Y a-t-il au moins une personne avec suffisamment d’expérience pour prendre les choses en main et gérer le groupe (dans le cas d’un large groupe) ?

Est-ce que certaines personnes ont besoin d’acquérir plus de connaissances avant le départ (pratiques, techniques…) ?

Quel est la condition physique de chaque personne et la condition moyenne du groupe ?

Y a-t-il des personnes avec des conditions médicales particulières (diabète, allergies…) ?

Quelle est la taille du groupe ? En général, plus le groupe est grand, plus il y a de chance de rencontrer des problèmes et moins il est facile de prendre des décisions.

Est-ce qu’il y aura un leader et comment seront prises les décisions ? Il est préférable d’éviter de prendre trop de décisions sur le terrain car cela crée souvent des tensions.

Y a-t-il des règles spécifiques à suivre – dans le cas d’un groupe structuré (associations, clubs…) ?

Comment seront partagés les frais ? Qui achètera et gardera le matériel pour les achats en commun ?
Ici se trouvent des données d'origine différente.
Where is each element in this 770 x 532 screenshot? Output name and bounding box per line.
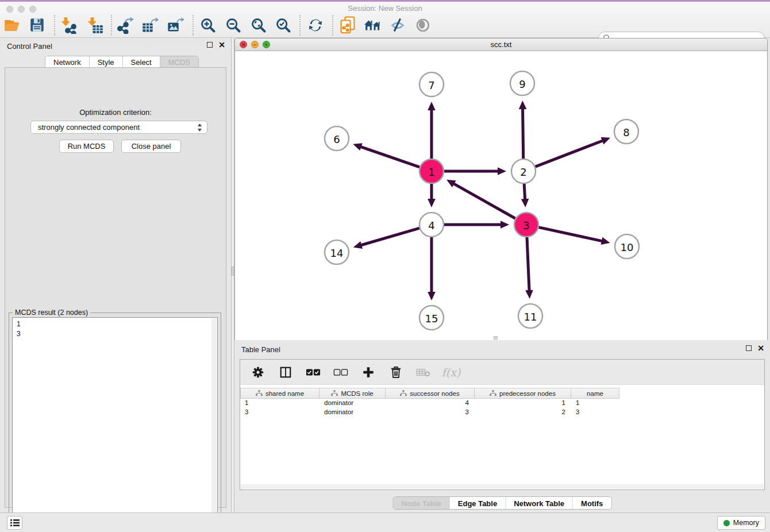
delete-table-icon: [416, 367, 431, 377]
control-panel-close-icon[interactable]: ✕: [218, 41, 225, 48]
export-table-button[interactable]: [139, 14, 161, 36]
control-panel-float-icon[interactable]: [207, 42, 213, 48]
import-table-button[interactable]: [84, 14, 106, 36]
add-column-button[interactable]: [361, 365, 376, 380]
graph-edge-3-11[interactable]: [527, 237, 529, 291]
tab-select[interactable]: Select: [123, 56, 160, 68]
column-label: successor nodes: [410, 390, 459, 397]
optimization-criterion-select[interactable]: strongly connected component: [30, 121, 207, 134]
graph-edge-arrowhead: [428, 292, 436, 300]
column-tree-icon: [256, 390, 263, 396]
tab-style[interactable]: Style: [90, 56, 123, 68]
tab-node-table[interactable]: Node Table: [394, 497, 450, 509]
table-row[interactable]: 3 dominator 3 2 3: [240, 408, 764, 417]
splitter-grip[interactable]: [232, 267, 234, 276]
mcds-result-scrollbar[interactable]: [211, 318, 217, 526]
table-panel: Table Panel ✕: [234, 341, 770, 512]
clone-network-icon: [339, 16, 356, 34]
refresh-layout-icon: [307, 17, 324, 33]
graph-node-label: 6: [333, 133, 340, 145]
delete-table-button[interactable]: [416, 365, 431, 380]
horizontal-split-grip[interactable]: [494, 336, 498, 340]
graph-edge-2-3[interactable]: [524, 184, 525, 200]
cell-shared-name[interactable]: 1: [240, 399, 319, 408]
network-canvas[interactable]: 7968124314101511: [235, 51, 767, 340]
mcds-result-line: 3: [17, 329, 217, 339]
network-maximize-icon[interactable]: +: [263, 41, 270, 48]
network-close-icon[interactable]: ✕: [240, 41, 247, 48]
function-builder-button[interactable]: f(x): [444, 365, 459, 380]
column-header-mcds-role[interactable]: MCDS role: [319, 388, 386, 399]
network-minimize-icon[interactable]: −: [251, 41, 259, 48]
apply-layout-button[interactable]: [305, 14, 326, 36]
cell-predecessor-nodes[interactable]: 1: [475, 399, 571, 408]
cell-successor-nodes[interactable]: 3: [386, 408, 475, 417]
graph-edge-4-14[interactable]: [360, 228, 419, 245]
import-network-button[interactable]: [57, 14, 79, 36]
zoom-fit-button[interactable]: [248, 14, 270, 36]
save-session-button[interactable]: [26, 14, 48, 36]
run-mcds-button[interactable]: Run MCDS: [59, 140, 114, 153]
graph-node-label: 4: [428, 219, 434, 232]
graph-node-label: 15: [425, 313, 438, 325]
graph-edge-3-1[interactable]: [453, 183, 515, 218]
graph-node-label: 8: [623, 126, 629, 138]
zoom-out-button[interactable]: [222, 14, 244, 36]
tab-motifs[interactable]: Motifs: [573, 497, 611, 509]
graph-edge-2-8[interactable]: [536, 140, 603, 167]
cell-name[interactable]: 3: [571, 408, 619, 417]
tab-network[interactable]: Network: [45, 56, 90, 68]
table-panel-close-icon[interactable]: ✕: [757, 345, 764, 352]
export-network-button[interactable]: [114, 14, 136, 36]
table-horizontal-scrollbar[interactable]: [241, 484, 764, 489]
export-network-icon: [117, 17, 134, 34]
cell-successor-nodes[interactable]: 4: [386, 399, 475, 408]
table-settings-button[interactable]: [251, 365, 265, 380]
network-graph: 7968124314101511: [235, 51, 767, 340]
zoom-selected-button[interactable]: [272, 14, 294, 36]
column-label: shared name: [265, 390, 304, 397]
cell-name[interactable]: 1: [571, 399, 619, 408]
delete-column-button[interactable]: [388, 365, 403, 380]
show-columns-button[interactable]: [278, 365, 293, 380]
zoom-in-button[interactable]: [197, 14, 219, 36]
memory-label: Memory: [733, 519, 759, 527]
mcds-result-group: MCDS result (2 nodes) 1 3: [9, 313, 221, 531]
tab-mcds[interactable]: MCDS: [160, 56, 198, 68]
task-history-button[interactable]: [7, 516, 22, 530]
column-header-predecessor-nodes[interactable]: predecessor nodes: [475, 388, 571, 399]
first-neighbors-button[interactable]: [362, 14, 384, 36]
export-image-button[interactable]: [164, 14, 186, 36]
cell-predecessor-nodes[interactable]: 2: [475, 408, 571, 417]
main-toolbar: [0, 13, 770, 38]
table-row[interactable]: 1 dominator 4 1 1: [240, 399, 764, 408]
close-panel-button[interactable]: Close panel: [121, 140, 181, 153]
column-header-name[interactable]: name: [571, 388, 619, 399]
graph-edge-1-6[interactable]: [360, 147, 420, 167]
import-table-icon: [86, 17, 103, 34]
toolbar-separator: [299, 15, 301, 36]
graph-edge-2-9[interactable]: [523, 108, 523, 159]
toolbar-separator: [192, 15, 194, 36]
show-all-button[interactable]: [412, 14, 434, 36]
tab-edge-table[interactable]: Edge Table: [450, 497, 506, 509]
network-title: scc.txt: [235, 38, 767, 49]
clone-network-button[interactable]: [337, 14, 359, 36]
tab-network-table[interactable]: Network Table: [506, 497, 573, 509]
column-header-shared-name[interactable]: shared name: [240, 388, 319, 399]
column-tree-icon: [490, 390, 496, 396]
deselect-all-columns-button[interactable]: [333, 365, 348, 380]
table-panel-float-icon[interactable]: [746, 345, 752, 351]
open-file-button[interactable]: [2, 14, 24, 36]
column-header-successor-nodes[interactable]: successor nodes: [386, 388, 475, 399]
cell-mcds-role[interactable]: dominator: [319, 399, 386, 408]
cell-mcds-role[interactable]: dominator: [319, 408, 386, 417]
memory-button[interactable]: Memory: [717, 516, 765, 530]
mcds-result-textarea[interactable]: 1 3: [12, 317, 218, 527]
hide-selected-button[interactable]: [387, 14, 409, 36]
select-all-columns-button[interactable]: [306, 365, 321, 380]
cell-shared-name[interactable]: 3: [240, 408, 319, 417]
graph-edge-3-10[interactable]: [538, 228, 602, 241]
toolbar-separator: [111, 15, 112, 36]
table-header-row: shared name MCDS role successor nodes pr…: [240, 388, 764, 399]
Attention : Beaucoup de gens surestiment leur capacité physique – car ils pensent qu’il suffit de savoir marcher pour partir en randonnée.

Ne vous engagez pas pour une randonnée difficile (longue, physique, isolée, etc.) avec des personnes avec qui vous n’avez pas randonné auparavant – qu’elles soient des amis de longue date ou des connaissances. Je vous conseille de d’abord tester avec quelque chose de plus facile. Les gens ont des perceptions très différentes en ce qui concerne leurs capacités.

2 – Itinéraire

Planifier précisément son itinéraire est indispensable. Vous pensez que c’est facile – une carte et c’est parti ? Avez-vous pensé à ce qui suit ?

Collecter des informations

Commencez par vous procurer un guide qui vous donnera un aperçu de la région, des distances, du dénivelé, des temps de marche, des bivouacs, des refuges, des endroits à voir… Il pourra par la suite être complété par des cartes topographiques.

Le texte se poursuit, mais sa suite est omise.